Lung Cancer, Chronic Obstructive Pulmonary Disease (COPD) and Cardiovascular disease (CVD) are called the Big-3 (B3) in health care. Together they cause the highest mortality, morbidity and economical strain on health care in the western world. The three diseases are mostly assessed using computed tomography scans (CT-scans). B3CARE aims to advance the technology readiness level for screening of the three diseases by accelerating software development for data post-processing of CT-images. To accomplish this, a robust B3 screening method is required as well as implementation of this method in the current health care.
To realise widespread implementation of B3 screening, it is necessary to inform/train (technical) physicians on how to exploit computer assistance based on post-processing software like machine learning and deep learning designed for assessment of these diseases. Better assessment of B3 disease can be achieved by integration of one’s own visual interpretation of image data with quantitative outcomes of machine intelligence. In this way indicating evidence on which a machine learning or software post-processing interpretation is based.

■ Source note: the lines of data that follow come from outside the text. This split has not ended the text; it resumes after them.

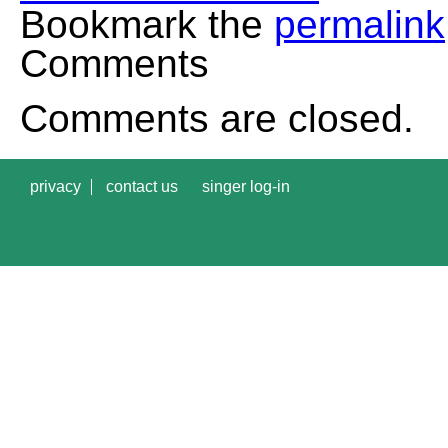
Bookmark the
permalink
Comments
Comments are closed.
privacy
contact us
singer log-in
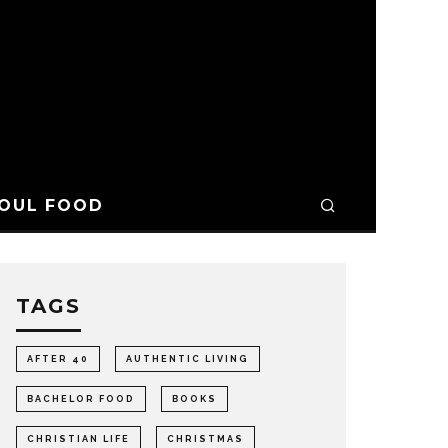
OUL FOOD
TAGS
AFTER 40
AUTHENTIC LIVING
BACHELOR FOOD
BOOKS
CHRISTIAN LIFE
CHRISTMAS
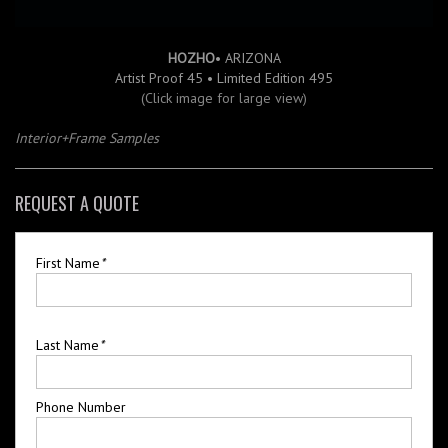
HOZHO
• ARIZONA
Artist Proof 45 • Limited Edition 495
(Click image for large view)
Interior+Frame Samples
REQUEST A QUOTE
First Name
*
Last Name
*
Phone Number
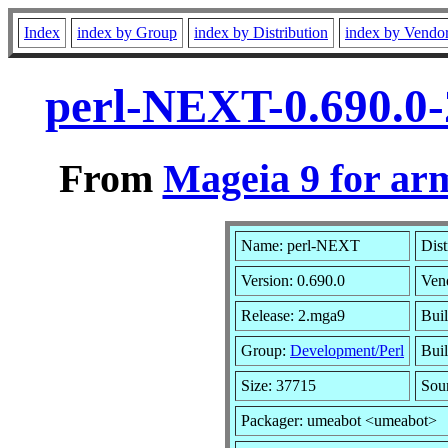
Index
index by Group
index by Distribution
index by Vendo
perl-NEXT-0.690.0
From
Mageia 9 for ar
Name: perl-NEXT
Dist
Version: 0.690.0
Ven
Release: 2.mga9
Bui
Group:
Development/Perl
Buil
Size: 37715
Sou
Packager: umeabot <umeabot>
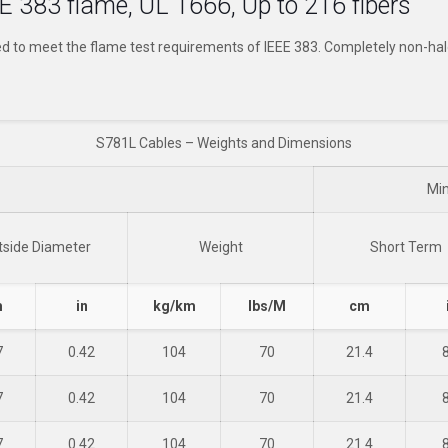
E 383 flame, UL 1666, Up to 216 fibers
ed to meet the flame test requirements of IEEE 383. Completely non-h
S781L Cables – Weights and Dimensions
Mi
tside Diameter
Weight
Short Term
m
in
kg/km
lbs/M
cm
7
0.42
104
70
21.4
7
0.42
104
70
21.4
7
0.42
104
70
21.4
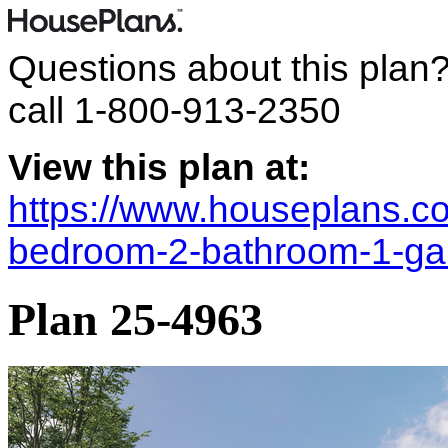
Questions about this plan
call
1-800-913-2350
View this plan at:
https://www.houseplans.co
bedroom-2-bathroom-1-ga
Plan 25-4963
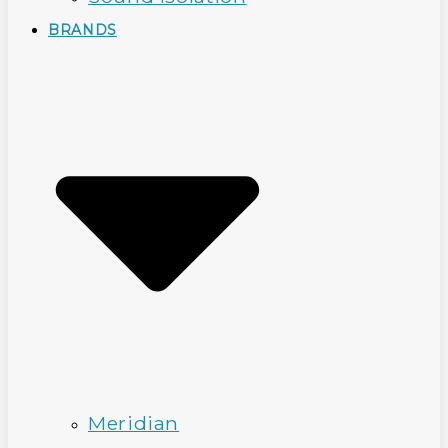
BRANDS
Meridian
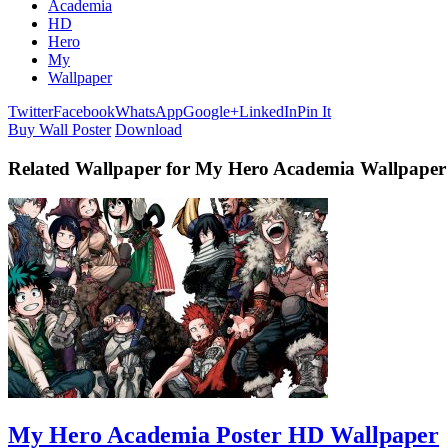
Academia
HD
Hero
My
Wallpaper
Twitter
Facebook
WhatsApp
Google+
LinkedIn
Pin It
Buy Wall Poster
Download
Related Wallpaper for My Hero Academia Wallpape
My Hero Academia Poster HD Wallpaper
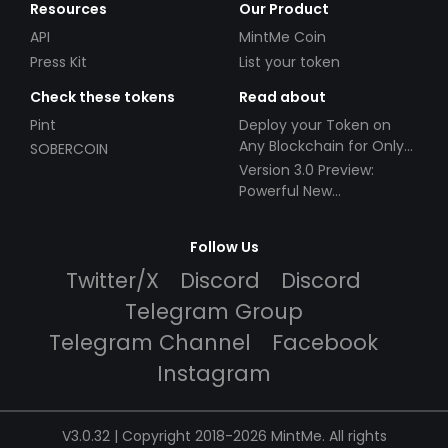
Resources
Our Product
API
MintMe Coin
Press Kit
List your token
Check these tokens
Read about
Pint
Deploy your Token on
Any Blockchain for Only
SOBERCOIN
$49!
Version 3.0 Preview:
Powerful New
Partnerships!
Follow Us
Twitter/X
Discord
Discord
Telegram Group
Telegram Channel
Facebook
Instagram
V3.0.32 | Copyright 2018-2026 MintMe. All rights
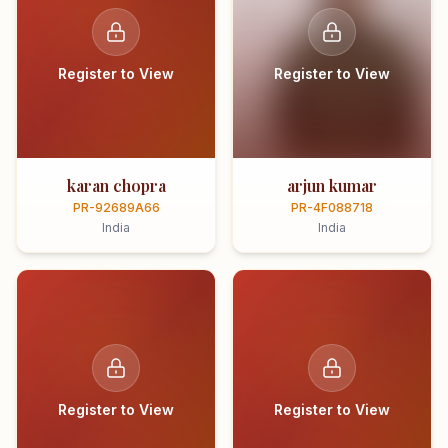
Register to View
Register to View
karan chopra
arjun kumar
PR-92689A66
PR-4F088718
India
India
Register to View
Register to View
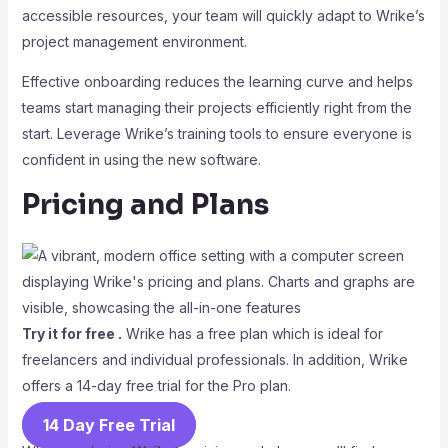
accessible resources, your team will quickly adapt to Wrike’s
project management environment.
Effective onboarding reduces the learning curve and helps
teams start managing their projects efficiently right from the
start. Leverage Wrike’s training tools to ensure everyone is
confident in using the new software.
Pricing and Plans
Try it for free .
Wrike has a free plan which is ideal for
freelancers and individual professionals. In addition, Wrike
offers a 14-day free trial for the Pro plan.
14 Day Free Trial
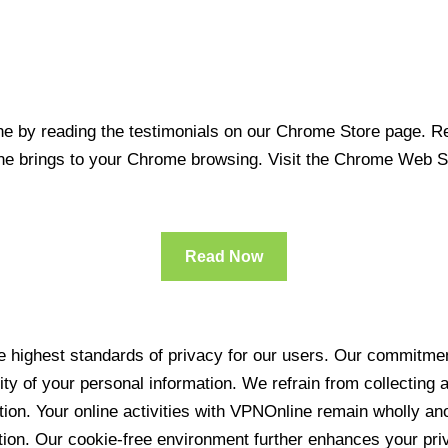
 by reading the testimonials on our Chrome Store page. Rea
line brings to your Chrome browsing. Visit the Chrome Web 
Read Now
 highest standards of privacy for our users. Our commitment
ity of your personal information. We refrain from collecting
ration. Your online activities with VPNOnline remain wholly 
tion. Our cookie-free environment further enhances your pri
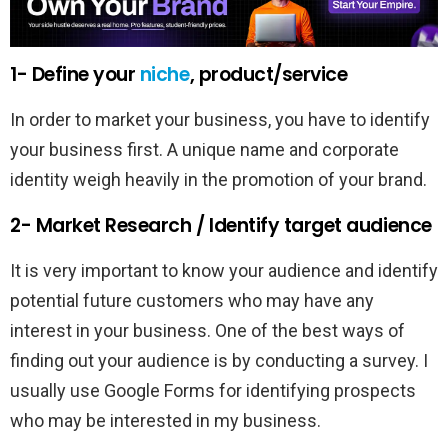
1- Define your
niche
, product/service
In order to market your business, you have to identify
your business first. A unique name and corporate
identity weigh heavily in the promotion of your brand.
2- Market Research / Identify target audience
It is very important to know your audience and identify
potential future customers who may have any
interest in your business. One of the best ways of
finding out your audience is by conducting a survey. I
usually use Google Forms for identifying prospects
who may be interested in my business.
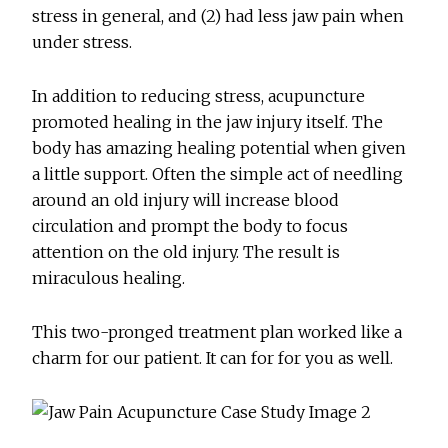
stress in general, and (2) had less jaw pain when
under stress.
In addition to reducing stress, acupuncture
promoted healing in the jaw injury itself. The
body has amazing healing potential when given
a little support. Often the simple act of needling
around an old injury will increase blood
circulation and prompt the body to focus
attention on the old injury. The result is
miraculous healing.
This two-pronged treatment plan worked like a
charm for our patient. It can for for you as well.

In the beginning stage of the project it will be assessed what the possibilities in the field of machine learning, and specifically deep learning, are in regards to the B3CARE project. Using this assessment it will become clear what subject(s) will be most interesting for application. This could consider techniques for visualising deep neural networks in assessment of the three diseases. Another example could concern the mimicking of CT-data, using deep learning, of the three diseases to create an endless database of CT-images. After an explorative phase, the assignment will focus on one of the mentioned examples. The eventual goal of the project will be to contribute to giving (technical) physicians insight in the use of machine learning and deep learning in the assessment of B3 diseases.